Rauf Yücel’in Anılarında Sorgun’da Çiftçilik ve Atlar

Prof. Dr. Rauf Yücel, anılarını anlattığı Sorgun’dan Çıktım Yola adlı kitapta Sorgun’da çiftçilik ve atlar ile ilgili olarak şunları yazmaktadır:

“Yusuf Abim kalaycı çıraklığı yapmaktan bıkmış, “Ben illa çiftçilik yapacağım!” diye tutturmuştu. Babam bu düşüncesine karşı çıkıyor, anam ise onu destekliyordu.

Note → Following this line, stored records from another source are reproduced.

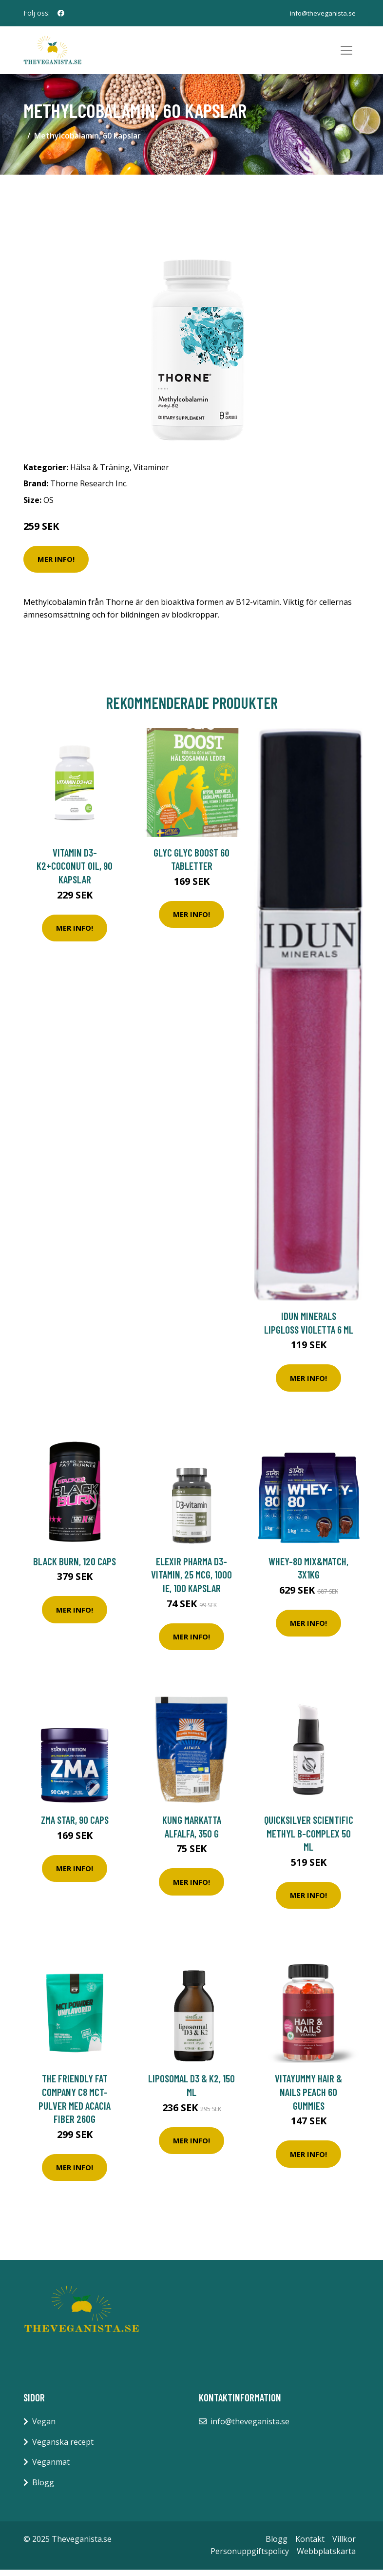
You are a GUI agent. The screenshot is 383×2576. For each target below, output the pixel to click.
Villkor (344, 2545)
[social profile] (61, 13)
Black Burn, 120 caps (74, 1567)
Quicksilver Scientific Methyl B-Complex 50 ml (308, 1839)
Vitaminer (151, 473)
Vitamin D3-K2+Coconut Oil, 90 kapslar (75, 872)
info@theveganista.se (322, 13)
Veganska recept (63, 2448)
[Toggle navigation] (346, 53)
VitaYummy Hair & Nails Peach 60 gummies (308, 2097)
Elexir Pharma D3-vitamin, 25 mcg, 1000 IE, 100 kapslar (191, 1580)
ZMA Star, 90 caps (75, 1826)
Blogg (43, 2488)
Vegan (44, 2427)
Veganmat (51, 2468)
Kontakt (310, 2545)
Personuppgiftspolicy (250, 2557)
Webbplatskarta (326, 2557)
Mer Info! (56, 565)
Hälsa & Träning (100, 473)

Zaten ikisi bir tarafta, ikisi de diğer tarafta olmak üzere dört tarlamız vardı. Babam, “Bu tarlaların ekilmesi bizi zor geçindirir. Kolay mı çiftçilik yapmak?” diye abimi önlemeye çalışıyordu. Belki de kendisi çiftçiliği sevmediği için “Bu yaşımda bir de onun peşine mi düşeyim?” diye düşünmüş olabilirdi.

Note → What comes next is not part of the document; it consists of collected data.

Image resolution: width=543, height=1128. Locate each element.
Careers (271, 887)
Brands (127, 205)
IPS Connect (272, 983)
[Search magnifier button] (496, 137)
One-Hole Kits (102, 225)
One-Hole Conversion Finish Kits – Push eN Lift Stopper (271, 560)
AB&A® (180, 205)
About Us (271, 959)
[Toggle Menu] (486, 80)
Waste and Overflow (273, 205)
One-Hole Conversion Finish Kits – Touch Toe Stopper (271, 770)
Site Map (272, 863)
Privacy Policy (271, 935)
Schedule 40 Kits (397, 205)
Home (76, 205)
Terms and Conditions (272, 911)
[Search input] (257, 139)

O yıllarda babam yaklaşık elli beş, elli altı yaşlarında; Yusuf abim on yedisinin içinde idi. Sonunda anamın da teşvikiyle abimin fikri kabul edilmiş ve ilk olarak üçer yaşlı bir çift kısrak satın alınmıştı.

Atlar henüz çok acemi idi ve onları çifte ya da arabaya alıştırmak bayağı zaman almıştı. Önceleri göçmenlerden ödünç aldığımız koşum takımlarını giderek kendimiz temin etmeye başlamıştık. Atlar koşum takımına alıştıktan sonra bir de at arabası satın almıştık.

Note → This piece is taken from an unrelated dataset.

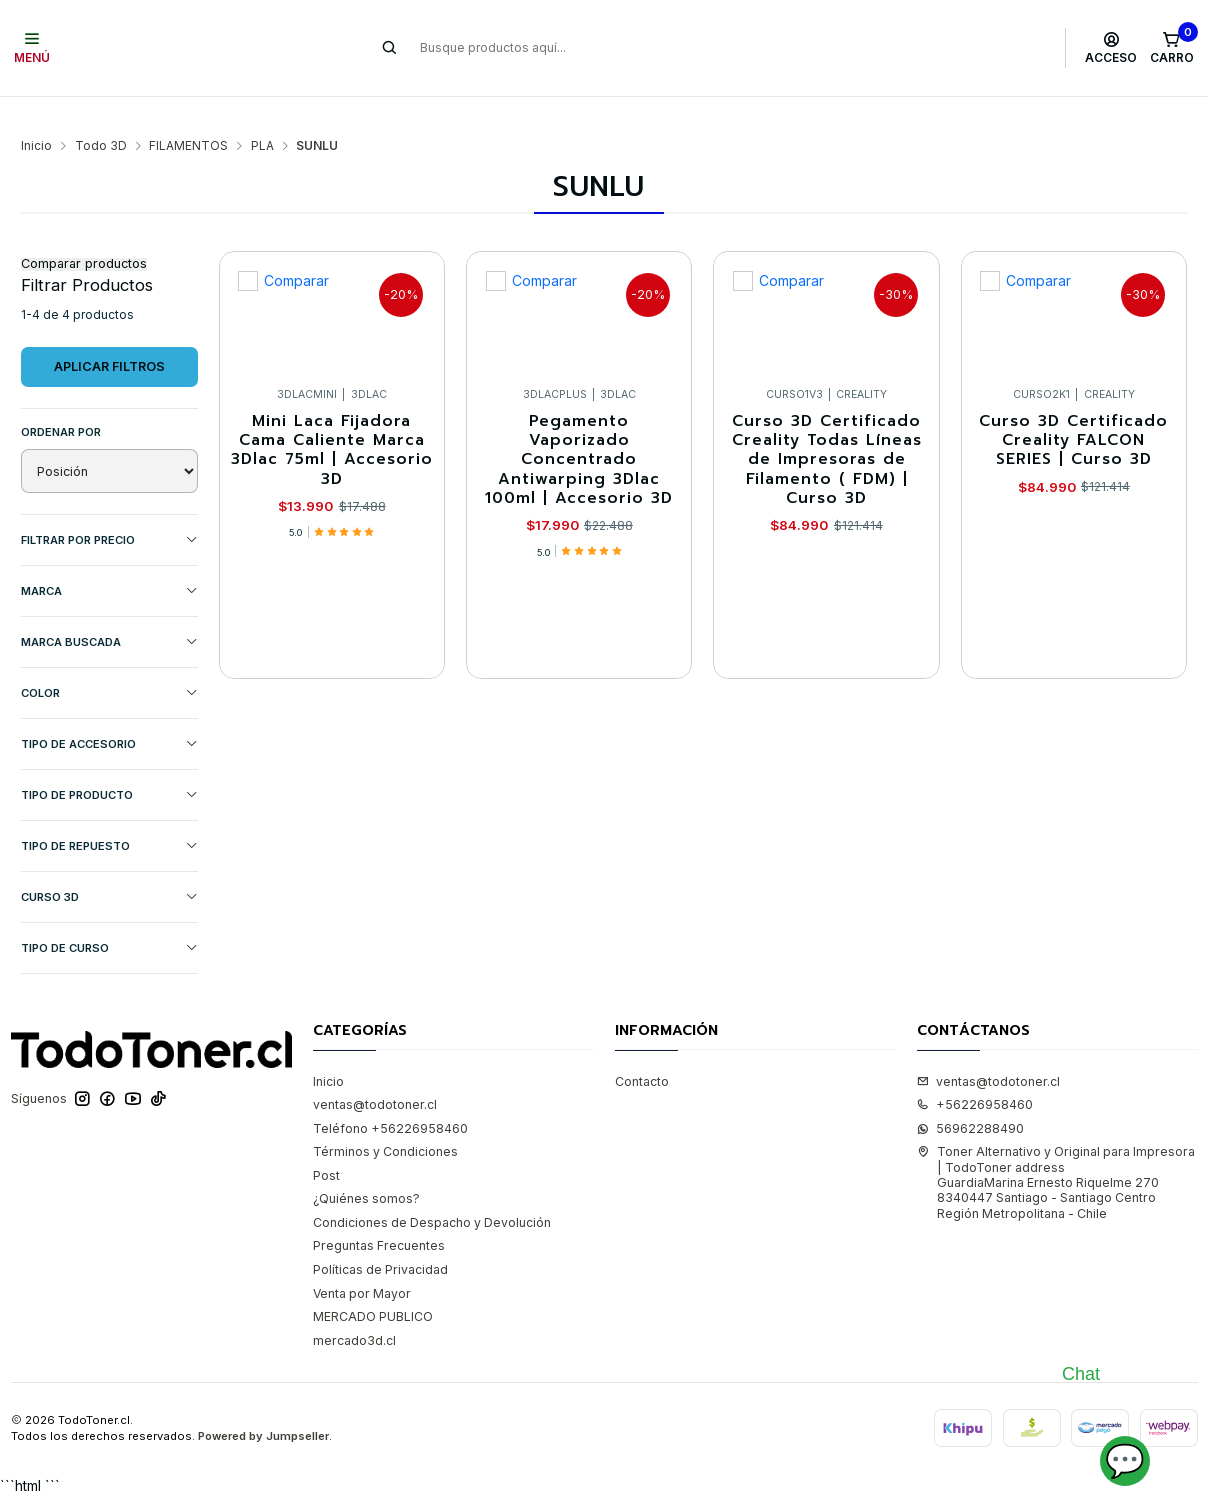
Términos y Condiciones (385, 1121)
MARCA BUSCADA (109, 612)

Çiftçilikte at koşmak, öküz koşmaya göre daha avantajlı ve işlerin daha çabuk yapılmasını sağlardı. Abim başlangıçta büyük bir hevesle işe sarılmıştı ve atlarını çok seviyordu. Sabah akşam onların tımarını yapar, zaman zaman üzerlerine biner gezerdi. Ata binmeyi ben de o yıllarda öğrenmiştim. Ata binmek ve hele de geniş bir alanda alabildiğine dörtnal koşturmak büyük bir keyif verirdi.

Her meslekte olduğu gibi, çiftçiliğin de öğrenilmesi gereken zor tarafları ve püf noktaları vardı. Yusuf abim, büyük bir heves ve inatla bu zorlukları aşmaya çalışıyor ve gün be gün bu yeni işini daha çok öğreniyordu. Ona en büyük yardımcı, çok iyi anlamasa bile, yine de babam oluyordu.

Yıllardır sürülüp ekilmeyen ve boz kalan tarlalarımızı, ertesi seneye hazırlık olsun diye önce bir kez herk ediyorlar, sonra da ekiyorlardı. Bu vesileyle daha önce hiç gitmediğimiz ve bilmediğimiz tarlalarımızı ailece öğrenmiş oluyorduk.

“Sahipsizin malı olamaz” diyen atasözündeki gibi; bizim tarlalar da yıllardır ekilmeyip sahipsiz kaldığı için kimini yol etmişler, kiminin sınırlarını bozarak kendi tarlalarına katmışlardı. Bu haksız sınır tecavüzleri, yıllarca mahkemelerde uğraşmamıza yol açmıştı.

Atlarımızdan birisi daha küçük yapılı idi. Demiri kır donundaki bu uysal hayvana biz “Küçük At” diyorduk. İlk önce o satın alındığı için onu daha çok severdik.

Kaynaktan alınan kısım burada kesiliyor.